WORK ORDER: Shown below are entries with pictures; the line with "Факультатив Глубинного Касания: Нервная" through the line with "07 серпня, 2026" is the span to retype exactly, and the pictures stay out.

Collected data
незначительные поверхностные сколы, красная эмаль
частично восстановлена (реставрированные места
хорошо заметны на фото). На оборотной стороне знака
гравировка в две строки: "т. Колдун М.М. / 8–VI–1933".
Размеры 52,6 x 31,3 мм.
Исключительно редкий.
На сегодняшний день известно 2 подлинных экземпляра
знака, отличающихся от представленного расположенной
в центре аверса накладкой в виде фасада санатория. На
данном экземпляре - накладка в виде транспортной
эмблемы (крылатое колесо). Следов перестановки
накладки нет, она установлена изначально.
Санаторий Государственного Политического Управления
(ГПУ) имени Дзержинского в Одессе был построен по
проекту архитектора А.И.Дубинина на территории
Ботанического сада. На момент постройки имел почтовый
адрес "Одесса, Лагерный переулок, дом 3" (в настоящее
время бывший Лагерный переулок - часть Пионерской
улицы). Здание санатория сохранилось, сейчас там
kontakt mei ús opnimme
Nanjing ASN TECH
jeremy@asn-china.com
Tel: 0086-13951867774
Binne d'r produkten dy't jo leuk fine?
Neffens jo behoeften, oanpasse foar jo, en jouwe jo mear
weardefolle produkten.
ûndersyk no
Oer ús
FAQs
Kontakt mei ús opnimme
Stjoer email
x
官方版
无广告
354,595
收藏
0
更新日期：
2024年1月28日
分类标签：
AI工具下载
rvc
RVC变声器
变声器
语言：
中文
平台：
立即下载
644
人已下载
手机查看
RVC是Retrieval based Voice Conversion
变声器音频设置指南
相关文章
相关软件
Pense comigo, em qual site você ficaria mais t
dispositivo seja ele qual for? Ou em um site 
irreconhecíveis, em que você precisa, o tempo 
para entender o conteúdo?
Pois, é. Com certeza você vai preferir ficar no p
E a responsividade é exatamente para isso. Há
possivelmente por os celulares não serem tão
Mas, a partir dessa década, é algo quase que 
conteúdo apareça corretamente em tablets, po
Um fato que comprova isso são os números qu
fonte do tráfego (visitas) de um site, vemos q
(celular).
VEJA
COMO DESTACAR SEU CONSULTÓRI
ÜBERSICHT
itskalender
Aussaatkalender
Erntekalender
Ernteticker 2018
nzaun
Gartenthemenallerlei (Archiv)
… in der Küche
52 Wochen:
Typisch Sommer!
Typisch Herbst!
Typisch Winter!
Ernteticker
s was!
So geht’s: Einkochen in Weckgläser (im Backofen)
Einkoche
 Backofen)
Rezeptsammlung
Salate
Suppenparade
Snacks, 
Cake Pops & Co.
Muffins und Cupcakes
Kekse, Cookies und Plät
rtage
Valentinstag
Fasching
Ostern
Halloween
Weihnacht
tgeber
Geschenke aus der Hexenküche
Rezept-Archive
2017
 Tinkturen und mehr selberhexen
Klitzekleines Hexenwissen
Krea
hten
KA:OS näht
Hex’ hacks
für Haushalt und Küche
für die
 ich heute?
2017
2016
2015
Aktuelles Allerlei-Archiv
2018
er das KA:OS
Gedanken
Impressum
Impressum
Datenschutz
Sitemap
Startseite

==

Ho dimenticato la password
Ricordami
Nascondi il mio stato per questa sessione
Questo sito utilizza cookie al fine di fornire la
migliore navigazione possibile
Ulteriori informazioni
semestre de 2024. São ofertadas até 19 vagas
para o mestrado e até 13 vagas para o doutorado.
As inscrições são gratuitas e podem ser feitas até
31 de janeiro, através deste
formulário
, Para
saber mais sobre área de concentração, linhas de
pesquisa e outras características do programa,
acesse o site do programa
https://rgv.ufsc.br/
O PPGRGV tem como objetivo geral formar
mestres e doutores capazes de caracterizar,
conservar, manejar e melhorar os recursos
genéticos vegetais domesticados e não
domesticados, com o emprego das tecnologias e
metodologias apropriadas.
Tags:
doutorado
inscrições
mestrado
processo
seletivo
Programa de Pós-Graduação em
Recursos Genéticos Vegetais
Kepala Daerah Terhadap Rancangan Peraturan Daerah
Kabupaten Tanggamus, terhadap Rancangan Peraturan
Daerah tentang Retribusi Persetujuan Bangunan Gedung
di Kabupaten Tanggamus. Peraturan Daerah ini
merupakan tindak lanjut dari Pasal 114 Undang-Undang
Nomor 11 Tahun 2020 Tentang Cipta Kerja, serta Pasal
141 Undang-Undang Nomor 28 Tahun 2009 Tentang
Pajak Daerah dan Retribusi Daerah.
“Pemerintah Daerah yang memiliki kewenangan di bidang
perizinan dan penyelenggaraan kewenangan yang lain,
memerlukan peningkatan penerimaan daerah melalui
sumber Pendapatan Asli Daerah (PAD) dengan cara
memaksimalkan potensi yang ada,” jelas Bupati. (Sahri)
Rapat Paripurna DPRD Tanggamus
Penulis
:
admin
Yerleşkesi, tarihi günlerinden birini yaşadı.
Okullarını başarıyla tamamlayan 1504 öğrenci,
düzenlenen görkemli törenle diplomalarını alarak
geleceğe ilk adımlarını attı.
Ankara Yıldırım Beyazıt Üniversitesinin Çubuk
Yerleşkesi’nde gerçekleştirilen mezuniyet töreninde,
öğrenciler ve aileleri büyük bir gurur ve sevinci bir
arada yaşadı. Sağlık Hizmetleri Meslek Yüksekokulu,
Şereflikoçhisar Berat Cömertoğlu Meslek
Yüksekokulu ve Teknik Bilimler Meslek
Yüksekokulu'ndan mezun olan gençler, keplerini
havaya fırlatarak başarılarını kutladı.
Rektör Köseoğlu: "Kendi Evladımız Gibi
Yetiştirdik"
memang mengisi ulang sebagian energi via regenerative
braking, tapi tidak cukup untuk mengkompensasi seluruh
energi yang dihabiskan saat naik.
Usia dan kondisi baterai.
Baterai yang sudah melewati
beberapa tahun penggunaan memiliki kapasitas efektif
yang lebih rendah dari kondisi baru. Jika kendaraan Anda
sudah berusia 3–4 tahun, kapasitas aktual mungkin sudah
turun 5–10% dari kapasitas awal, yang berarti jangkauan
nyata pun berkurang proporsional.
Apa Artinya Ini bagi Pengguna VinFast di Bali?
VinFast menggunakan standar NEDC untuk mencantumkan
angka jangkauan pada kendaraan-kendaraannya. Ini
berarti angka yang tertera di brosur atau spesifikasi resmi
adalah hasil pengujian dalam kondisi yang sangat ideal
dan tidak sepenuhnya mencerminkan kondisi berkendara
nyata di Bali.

--

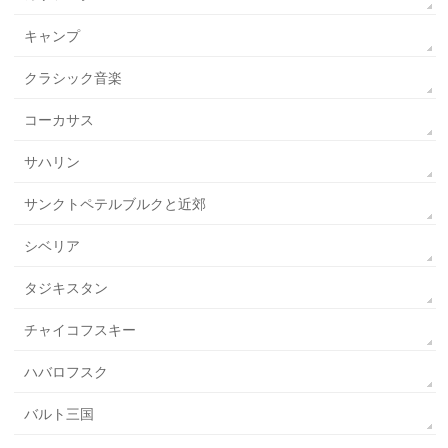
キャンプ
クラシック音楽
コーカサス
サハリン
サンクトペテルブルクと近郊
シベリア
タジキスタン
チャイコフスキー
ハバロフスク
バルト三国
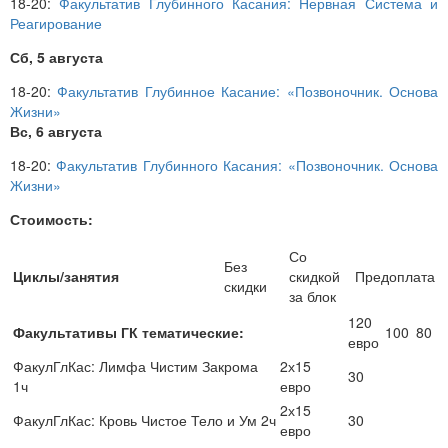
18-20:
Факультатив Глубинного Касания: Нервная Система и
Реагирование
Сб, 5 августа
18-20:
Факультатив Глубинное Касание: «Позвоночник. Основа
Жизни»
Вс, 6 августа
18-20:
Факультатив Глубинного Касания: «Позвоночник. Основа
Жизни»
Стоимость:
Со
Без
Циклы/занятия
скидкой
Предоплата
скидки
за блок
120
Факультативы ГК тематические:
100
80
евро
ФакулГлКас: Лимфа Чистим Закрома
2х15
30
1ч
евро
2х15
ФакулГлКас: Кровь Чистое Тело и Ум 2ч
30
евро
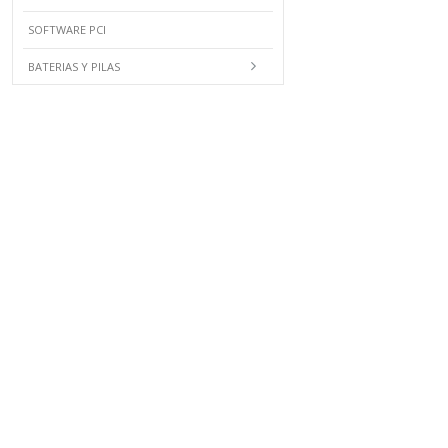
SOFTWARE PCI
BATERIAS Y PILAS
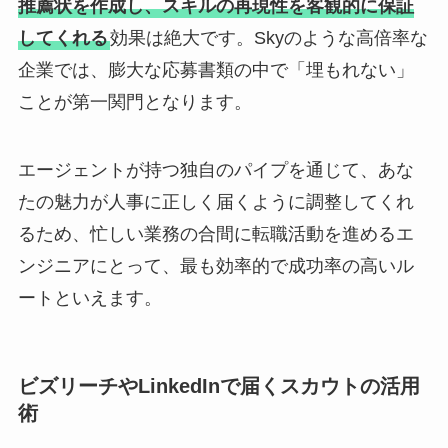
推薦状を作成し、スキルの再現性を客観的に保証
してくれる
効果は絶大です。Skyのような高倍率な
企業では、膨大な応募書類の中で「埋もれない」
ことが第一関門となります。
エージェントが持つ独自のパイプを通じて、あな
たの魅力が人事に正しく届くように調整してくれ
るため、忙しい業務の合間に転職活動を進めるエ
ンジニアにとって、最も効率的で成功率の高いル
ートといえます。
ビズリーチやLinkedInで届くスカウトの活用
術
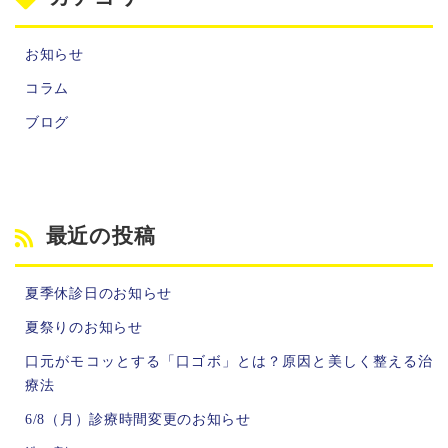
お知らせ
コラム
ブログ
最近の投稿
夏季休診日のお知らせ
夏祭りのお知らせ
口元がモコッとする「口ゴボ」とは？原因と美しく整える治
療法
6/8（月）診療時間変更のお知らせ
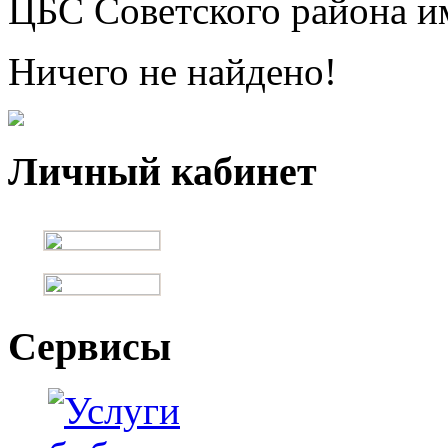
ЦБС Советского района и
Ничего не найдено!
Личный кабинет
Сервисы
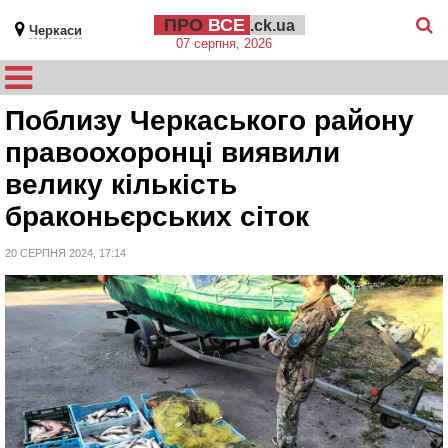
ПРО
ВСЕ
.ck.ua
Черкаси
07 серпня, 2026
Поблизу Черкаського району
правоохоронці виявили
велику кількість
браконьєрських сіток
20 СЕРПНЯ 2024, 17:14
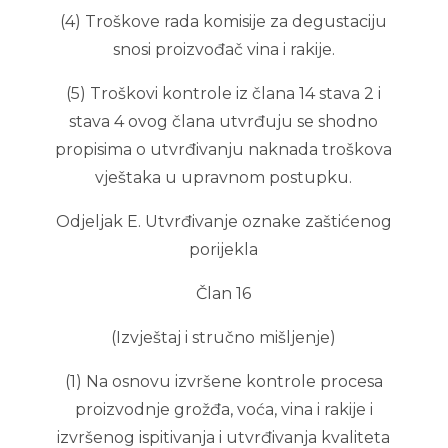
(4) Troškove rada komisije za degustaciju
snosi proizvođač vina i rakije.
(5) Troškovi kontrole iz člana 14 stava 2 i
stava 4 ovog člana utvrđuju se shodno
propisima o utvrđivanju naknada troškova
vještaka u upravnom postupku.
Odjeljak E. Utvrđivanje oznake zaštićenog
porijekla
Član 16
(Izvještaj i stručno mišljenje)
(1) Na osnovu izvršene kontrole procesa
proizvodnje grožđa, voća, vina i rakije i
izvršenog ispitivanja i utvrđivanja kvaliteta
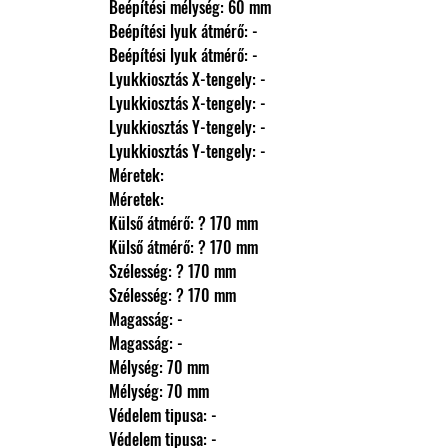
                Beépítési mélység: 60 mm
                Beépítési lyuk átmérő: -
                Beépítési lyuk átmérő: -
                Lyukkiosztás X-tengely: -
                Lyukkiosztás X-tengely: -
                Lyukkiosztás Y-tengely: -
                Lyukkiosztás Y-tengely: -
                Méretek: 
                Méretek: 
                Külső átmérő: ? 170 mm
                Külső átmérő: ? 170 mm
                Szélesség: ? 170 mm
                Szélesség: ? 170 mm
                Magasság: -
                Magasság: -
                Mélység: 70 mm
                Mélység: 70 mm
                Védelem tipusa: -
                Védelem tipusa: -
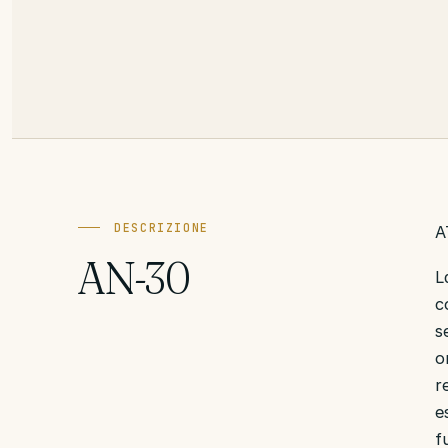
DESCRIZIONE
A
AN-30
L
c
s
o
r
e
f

TASK OUTPUT:
Факультатив Глубинного Касания: Нервная Система и
Реагирование
Сб, 5 августа
18-20:
Факультатив Глубинное Касание: «Позвоночник. Основа
Жизни»
Вс, 6 августа
18-20:
Факультатив Глубинного Касания: «Позвоночник. Основа
Жизни»
Стоимость:
Со
Без
Циклы/занятия
скидкой
Предоплата
скидки
за блок
120
Факультативы ГК тематические:
100
80
евро
ФакулГлКас: Лимфа Чистим Закрома
2х15
30
1ч
евро
2х15
ФакулГлКас: Кровь Чистое Тело и Ум 2ч
30
евро
SOFTWARE PCI
BATERIAS Y PILAS
推薦状を作成し、スキルの再現性を客観的に保証
してくれる
効果は絶大です。Skyのような高倍率な
企業では、膨大な応募書類の中で「埋もれない」
ことが第一関門となります。
エージェントが持つ独自のパイプを通じて、あな
たの魅力が人事に正しく届くように調整してくれ
るため、忙しい業務の合間に転職活動を進めるエ
ンジニアにとって、最も効率的で成功率の高いル
ートといえます。
ビズリーチやLinkedInで届くスカウトの活用
術
お知らせ
コラム
ブログ
最近の投稿
夏季休診日のお知らせ
夏祭りのお知らせ
口元がモコッとする「口ゴボ」とは？原因と美しく整える治
療法
6/8（月）診療時間変更のお知らせ
ЦБС Советского района и
Ничего не найдено!
Личный кабинет
Сервисы
ПРО
ВСЕ
.ck.ua
Черкаси
07 серпня, 2026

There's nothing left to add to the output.